Koleksi perpustakaan tak hanya dipenuhi buku yang dibeli dari dana BOS Buku. Buku juga dipasok dari para donatur meliputi orangtua siswa, lembaga, dan perusahaan melalui kegiatan CSR. Jadi koleksinya begitu bervariasi; buku pelajaran, pengayaan, umum, dan majalah.
Kami kemudian menyambangi beberapa kelas. Di tiap pojok kelas ada bagian khusus yang disebut Book Corner alias Pojok Buku. Di situ ada rak berisi buku yang kapanpun bisa dibaca siswa. Sekolah pun menggelar lomba Pojok Buku. Ada piala bagi sang juara.
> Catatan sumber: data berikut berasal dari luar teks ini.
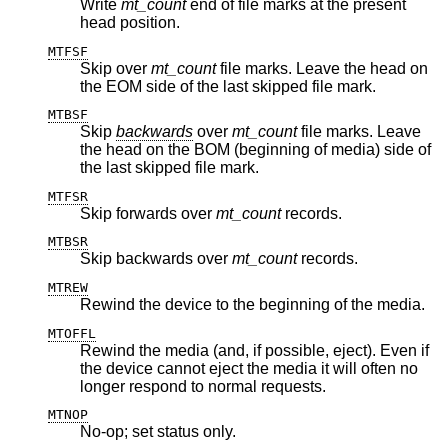
Write
mt_count
end of file marks at the present
head position.
MTFSF
Skip over
mt_count
file marks. Leave the head on
the EOM side of the last skipped file mark.
MTBSF
Skip
backwards
over
mt_count
file marks. Leave
the head on the BOM (beginning of media) side of
the last skipped file mark.
MTFSR
Skip forwards over
mt_count
records.
MTBSR
Skip backwards over
mt_count
records.
MTREW
Rewind the device to the beginning of the media.
MTOFFL
Rewind the media (and, if possible, eject). Even if
the device cannot eject the media it will often no
longer respond to normal requests.
MTNOP
No-op; set status only.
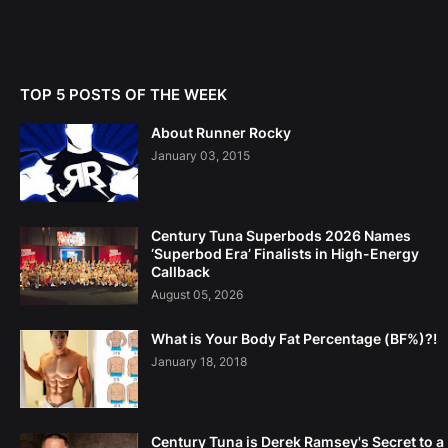
TOP 5 POSTS OF THE WEEK
About Runner Rocky
January 03, 2015
Century Tuna Superbods 2026 Names
‘Superbod Era’ Finalists in High-Energy
Callback
August 05, 2026
What is Your Body Fat Percentage (BF%)?!
January 18, 2018
Century Tuna is Derek Ramsey's Secret to a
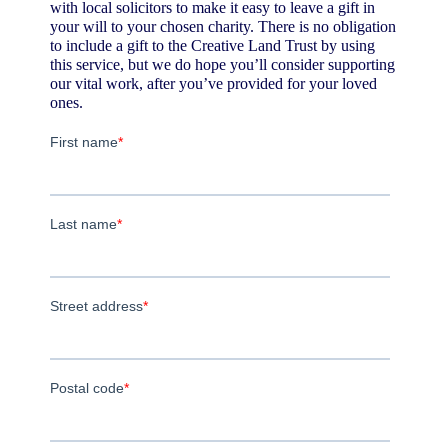
with local solicitors to make it easy to leave a gift in
your will to your chosen charity. There is no obligation
to include a gift to the Creative Land Trust by using
this service, but we do hope you’ll consider supporting
our vital work, after you’ve provided for your loved
ones.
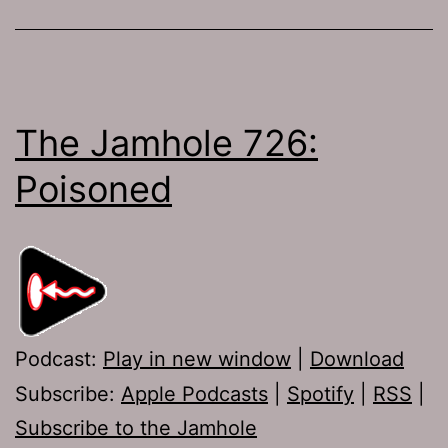
The Jamhole 726:
Poisoned
Podcast:
Play in new window
|
Download
Subscribe:
Apple Podcasts
|
Spotify
|
RSS
|
Subscribe to the Jamhole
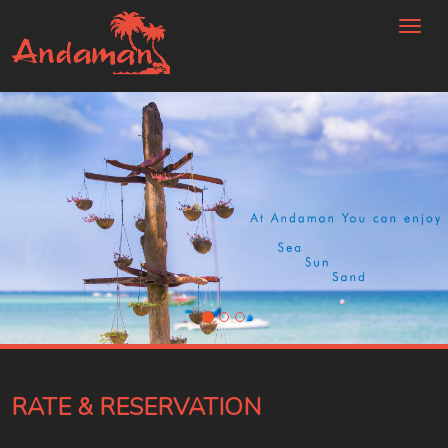
Toggl
naviga
RATE & RESERVATION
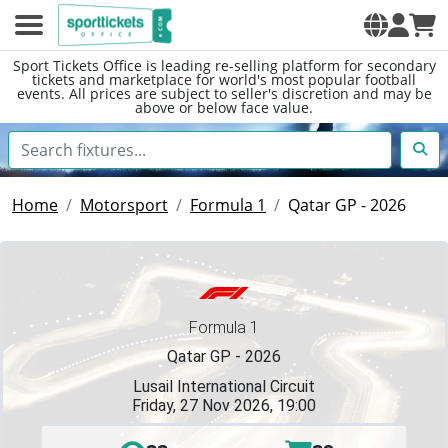
Sport Tickets Office is leading re-selling platform for secondary
tickets and marketplace for world's most popular football
events. All prices are subject to seller's discretion and may be
above or below face value.
Home
Motorsport
Formula 1
Qatar GP - 2026
Formula 1
Qatar GP - 2026
Lusail International Circuit
Friday, 27 Nov 2026, 19:00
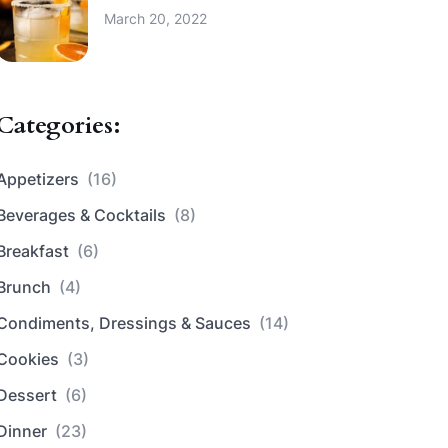
March 20, 2022
Categories:
Appetizers
(16)
Beverages & Cocktails
(8)
Breakfast
(6)
Brunch
(4)
Condiments, Dressings & Sauces
(14)
Cookies
(3)
Dessert
(6)
Dinner
(23)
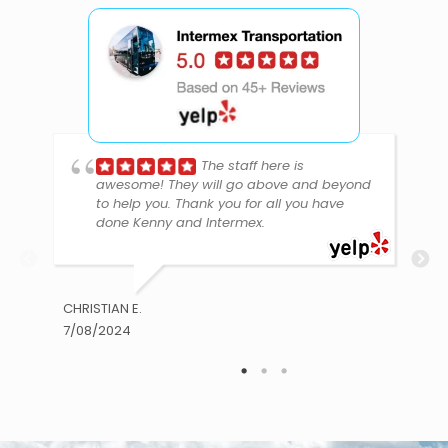
The staff here is
awesome! They will go above and beyond
to help you. Thank you for all you have
done Kenny and Intermex.
CHRISTIAN E.
7/08/2024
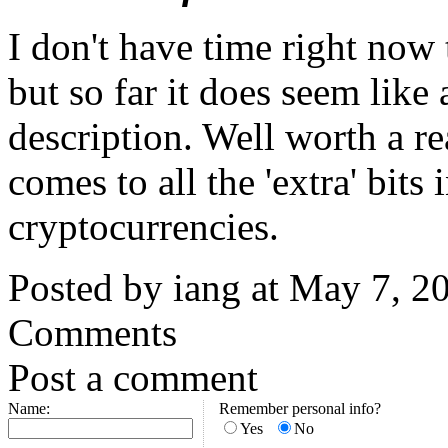
I don't have time right now t
but so far it does seem like
description. Well worth a re
comes to all the 'extra' bits
cryptocurrencies.
Posted by iang at May 7, 
Comments
Post a comment
Name:
Remember personal info?
Yes
No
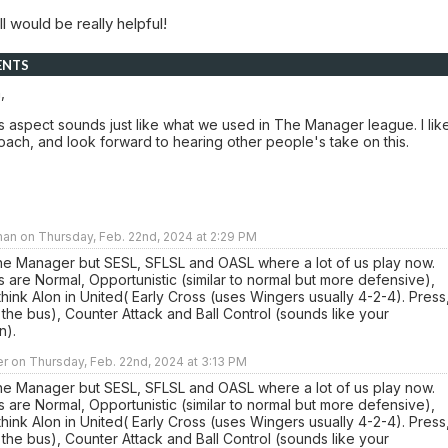
l would be really helpful!
ENTS
,
s aspect sounds just like what we used in The Manager league. I lik
ach, and look forward to hearing other people's take on this.
an on Thursday, Feb. 22nd, 2024 at 2:29 PM
the Manager but SESL, SFLSL and OASL where a lot of us play now.
s are Normal, Opportunistic (similar to normal but more defensive),
think Alon in United( Early Cross (uses Wingers usually 4-2-4). Press
k the bus), Counter Attack and Ball Control (sounds like your
n).
r on Thursday, Feb. 22nd, 2024 at 3:13 PM
the Manager but SESL, SFLSL and OASL where a lot of us play now.
s are Normal, Opportunistic (similar to normal but more defensive),
think Alon in United( Early Cross (uses Wingers usually 4-2-4). Press
k the bus), Counter Attack and Ball Control (sounds like your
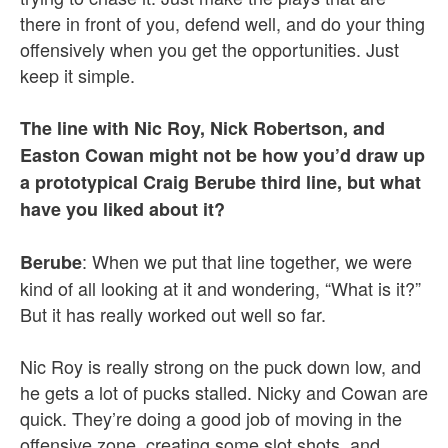
there in front of you, defend well, and do your thing
offensively when you get the opportunities. Just
keep it simple.
The line with Nic Roy, Nick Robertson, and
Easton Cowan might not be how you’d draw up
a prototypical Craig Berube third line, but what
have you liked about it?
: When we put that line together, we were
Berube
kind of all looking at it and wondering, “What is it?”
But it has really worked out well so far.
Nic Roy is really strong on the puck down low, and
he gets a lot of pucks stalled. Nicky and Cowan are
quick. They’re doing a good job of moving in the
offensive zone, creating some slot shots, and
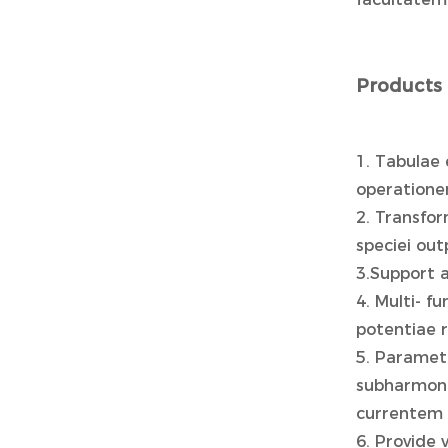
Products 
1. Tabulae 
operatione
2. Transfo
speciei out
3.Support 
4. Multi- f
potentiae r
5. Paramet
subharmoni
currentem 
6. Provide 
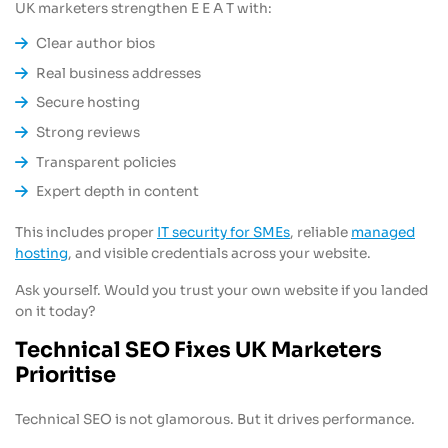
UK marketers strengthen E E A T with:
Clear author bios
Real business addresses
Secure hosting
Strong reviews
Transparent policies
Expert depth in content
This includes proper
IT security for SMEs
, reliable
managed
hosting
, and visible credentials across your website.
Ask yourself. Would you trust your own website if you landed
on it today?
Technical SEO Fixes UK Marketers
Prioritise
Technical SEO is not glamorous. But it drives performance.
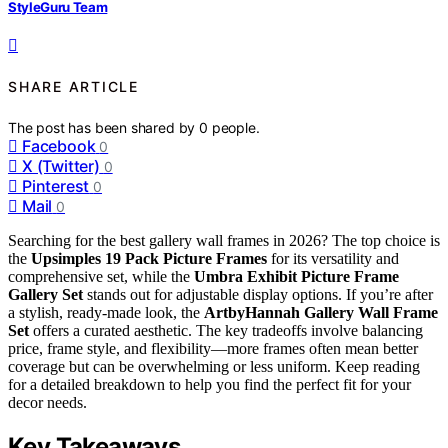
StyleGuru Team
SHARE ARTICLE
The post has been shared by
0
people.
Facebook
0
X (Twitter)
0
Pinterest
0
Mail
0
Searching for the best gallery wall frames in 2026? The top choice is
the
Upsimples 19 Pack Picture Frames
for its versatility and
comprehensive set, while the
Umbra Exhibit Picture Frame
Gallery Set
stands out for adjustable display options. If you’re after
a stylish, ready-made look, the
ArtbyHannah Gallery Wall Frame
Set
offers a curated aesthetic. The key tradeoffs involve balancing
price, frame style, and flexibility—more frames often mean better
coverage but can be overwhelming or less uniform. Keep reading
for a detailed breakdown to help you find the perfect fit for your
decor needs.
Key Takeaways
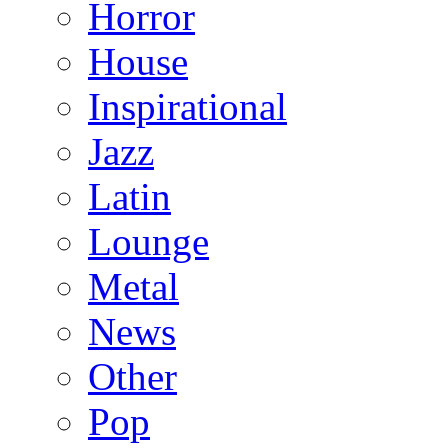
Horror
House
Inspirational
Jazz
Latin
Lounge
Metal
News
Other
Pop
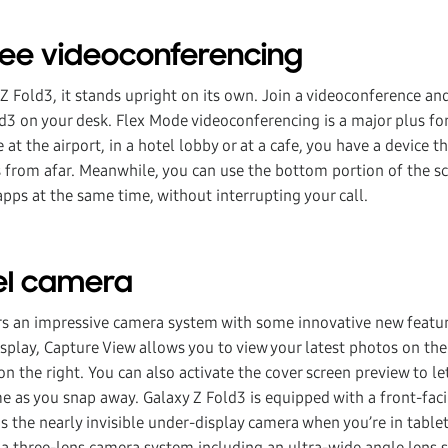
ree videoconferencing
Z Fold3, it stands upright on its own. Join a videoconference an
ld3 on your desk. Flex Mode videoconferencing is a major plus f
 at the airport, in a hotel lobby or at a cafe, you have a device t
 from afar. Meanwhile, you can use the bottom portion of the sc
pps at the same time, without interrupting your call.
vel camera
rs an impressive camera system with some innovative new featur
display, Capture View allows you to view your latest photos on the
n the right. You can also activate the cover screen preview to le
me as you snap away. Galaxy Z Fold3 is equipped with a front-fa
as the nearly invisible under-display camera when you’re in tabl
t a three-lens camera system including an ultra-wide angle lens 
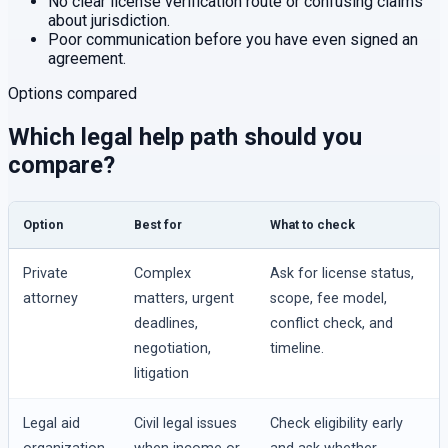
No clear license verification route or confusing claims
about jurisdiction.
Poor communication before you have even signed an
agreement.
Options compared
Which legal help path should you
compare?
Option
Best for
What to check
Private
Complex
Ask for license status,
attorney
matters, urgent
scope, fee model,
deadlines,
conflict check, and
negotiation,
timeline.
litigation
Legal aid
Civil legal issues
Check eligibility early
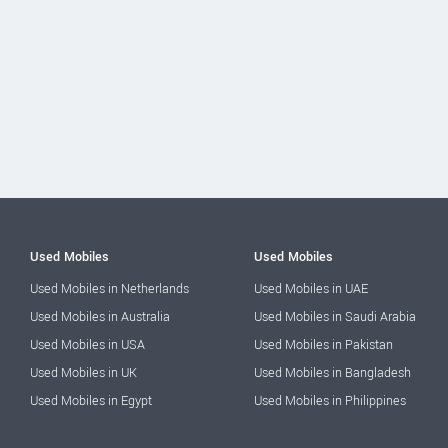
Used Mobiles
Used Mobiles
Used Mobiles in Netherlands
Used Mobiles in UAE
Used Mobiles in Australia
Used Mobiles in Saudi Arabia
Used Mobiles in USA
Used Mobiles in Pakistan
Used Mobiles in UK
Used Mobiles in Bangladesh
Used Mobiles in Egypt
Used Mobiles in Philippines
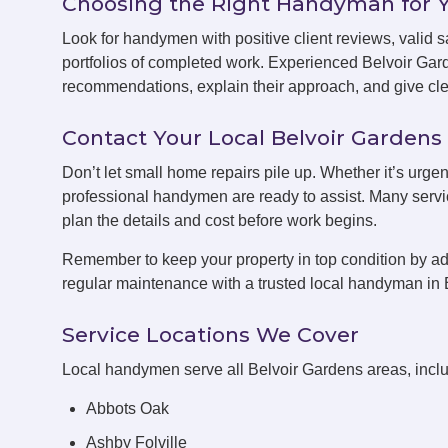
Choosing the Right Handyman for 
Look for handymen with positive client reviews, valid sa
portfolios of completed work. Experienced Belvoir Ga
recommendations, explain their approach, and give clea
Contact Your Local Belvoir Garde
Don’t let small home repairs pile up. Whether it’s urgen
professional handymen are ready to assist. Many servic
plan the details and cost before work begins.
Remember to keep your property in top condition by ad
regular maintenance with a trusted local handyman in 
Service Locations We Cover
Local handymen serve all Belvoir Gardens areas, inclu
Abbots Oak
Ashby Folville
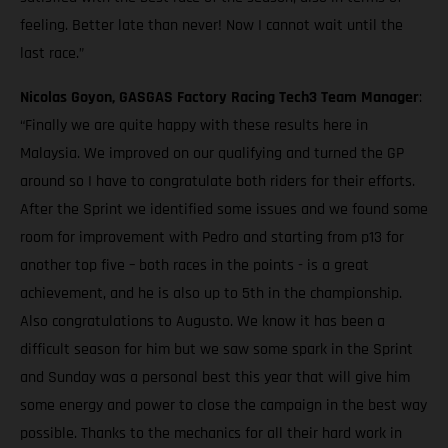
feeling. Better late than never! Now I cannot wait until the
last race.”
Nicolas Goyon, GASGAS Factory Racing Tech3 Team Manager
:
“Finally we are quite happy with these results here in
Malaysia. We improved on our qualifying and turned the GP
around so I have to congratulate both riders for their efforts.
After the Sprint we identified some issues and we found some
room for improvement with Pedro and starting from p13 for
another top five – both races in the points - is a great
achievement, and he is also up to 5th in the championship.
Also congratulations to Augusto. We know it has been a
difficult season for him but we saw some spark in the Sprint
and Sunday was a personal best this year that will give him
some energy and power to close the campaign in the best way
possible. Thanks to the mechanics for all their hard work in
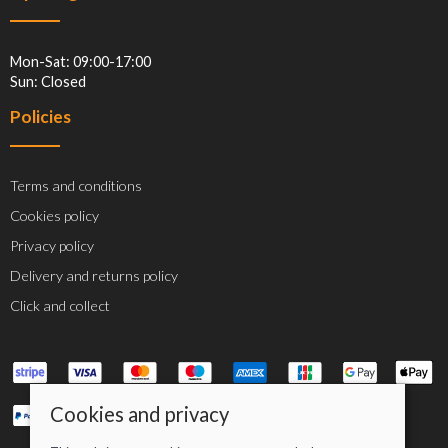
Mon-Sat: 09:00-17:00
Sun: Closed
Policies
Terms and conditions
Cookies policy
Privacy policy
Delivery and returns policy
Click and collect
Cookies and privacy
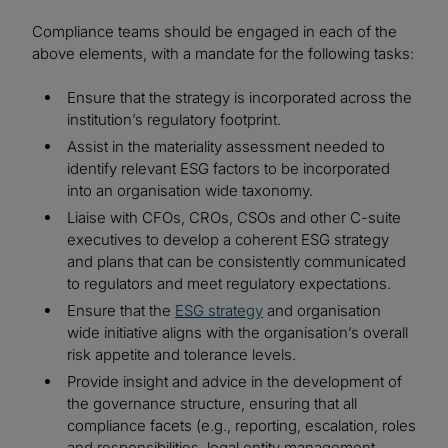
Compliance teams should be engaged in each of the
above elements, with a mandate for the following tasks:
Ensure that the strategy is incorporated across the
institution’s regulatory footprint.
Assist in the materiality assessment needed to
identify relevant ESG factors to be incorporated
into an organisation wide taxonomy.
Liaise with CFOs, CROs, CSOs and other C-suite
executives to develop a coherent ESG strategy
and plans that can be consistently communicated
to regulators and meet regulatory expectations.
Ensure that the
ESG strategy
and organisation
wide initiative aligns with the organisation’s overall
risk appetite and tolerance levels.
Provide insight and advice in the development of
the governance structure, ensuring that all
compliance facets (e.g., reporting, escalation, roles
and responsibilities, legal entity management,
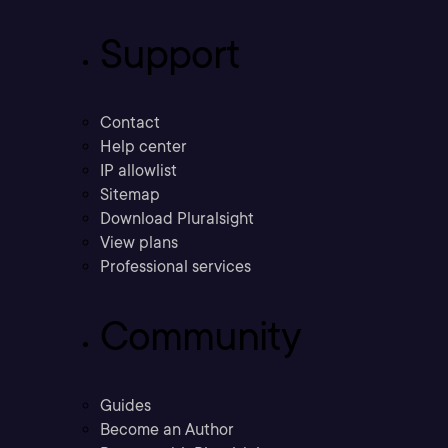
Support
Contact
Help center
IP allowlist
Sitemap
Download Pluralsight
View plans
Professional services
Community
Guides
Become an Author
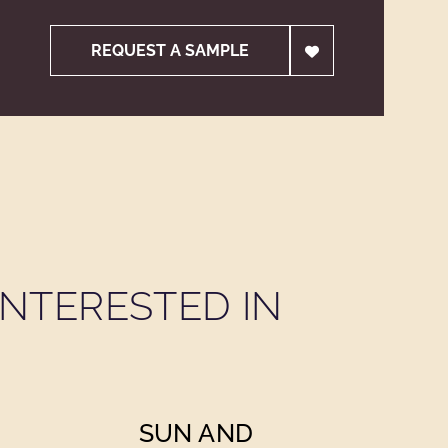
REQUEST A SAMPLE
NTERESTED IN
SUN AND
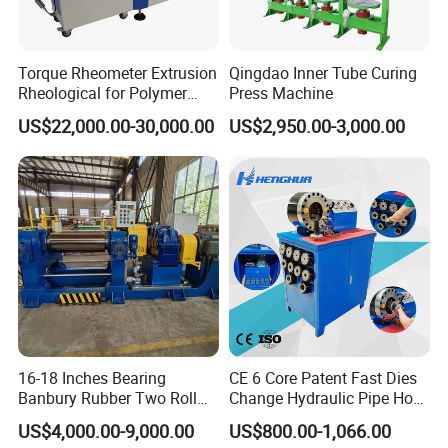
Torque Rheometer Extrusion
Qingdao Inner Tube Curing
Rheological for Polymer
Press Machine
Tester Lab Instrument
US$22,000.00-30,000.00
US$2,950.00-3,000.00
16-18 Inches Bearing
CE 6 Core Patent Fast Dies
Banbury Rubber Two Roll
Change Hydraulic Pipe Hose
Open Mill Mixer Mixing
Crimper Tool 2 Manual
US$4,000.00-9,000.00
US$800.00-1,066.00
Machine/Rubber Compound
Hydraulic Hose Press Brake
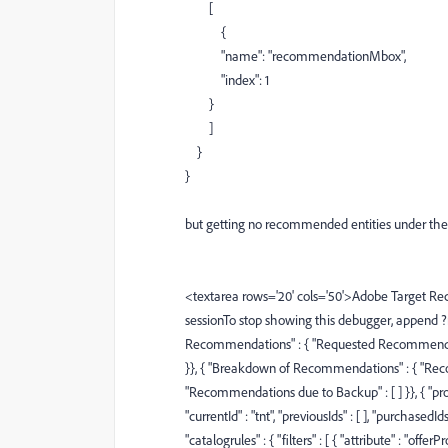
[
{
"name"
:
"recommendationMbox"
,
"index"
:
1
}
]
}
}
but getting no recommended entities under the o
<textarea rows='20' cols='50'>Adobe Target Re
sessionTo stop showing this debugger, append
Recommendations" : { "Requested Recommendatio
}}, { "Breakdown of Recommendations" : { "Reco
"Recommendations due to Backup" : [ ] }}, { "prod
"currentId" : "tnt", "previousIds" : [ ], "purchasedId
"catalogrules" : { "filters" : [ { "attribute" : "offer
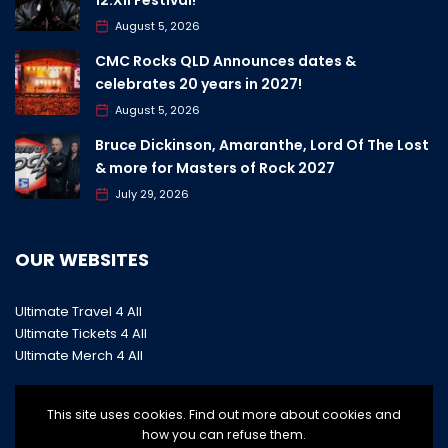
August 5, 2026
CMC Rocks QLD Announces dates &
celebrates 20 years in 2027!
August 5, 2026
Bruce Dickinson, Amaranthe, Lord Of The Lost
& more for Masters of Rock 2027
July 29, 2026
OUR WEBSITES
Ultimate Travel 4 All
Ultimate Tickets 4 All
Ultimate Merch 4 All
This site uses cookies. Find out more about cookies and
how you can refuse them.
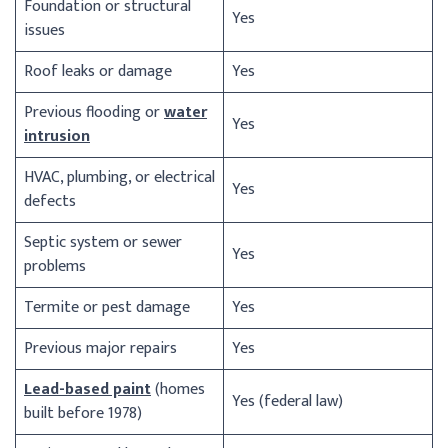
Foundation or structural
Yes
issues
Roof leaks or damage
Yes
Previous flooding or
water
Yes
intrusion
HVAC, plumbing, or electrical
Yes
defects
Septic system or sewer
Yes
problems
Termite or pest damage
Yes
Previous major repairs
Yes
Lead-based paint
(homes
Yes (federal law)
built before 1978)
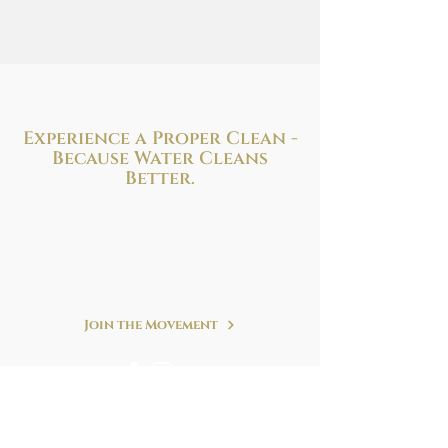
Experience a Proper Clean -
Because
Water Cleans
Better.
Improve your health and hygiene with
the perfect bidet solution to fit your needs
and budget. We are at your service!
Refreshing. Simple. Clean.
Join the Movement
Di beberapa kelas lain, tak hanya Book Corner yang tampak. Ada pula pajangan hasil karya tulis dan gambar siswa, buku catatan hasil baca buku siswa, dan papan penilaian prestasi siswa. Kelas tak lagi tampak sebagai ruang belajar yang kosong melompong. Kelas di isi dengan produk siswa yang merupakan bagian dari proses mereka menjalani kegiatan belajar di sekolah.
Ketiga, perhatian pejabat Kemendikbud terhadap Semiloka Literasi Sekolah begitu besar. Di tengah riuh peringatan Hari Guru Nasional di kantor Kemendikbud (salah satu puncaknya memang pada 24 November 2015), Hamid terbang ke Surabaya untuk membuka Semiloka. Tak hanya membuka, ia juga bicara panjang lebar mengenai literasi.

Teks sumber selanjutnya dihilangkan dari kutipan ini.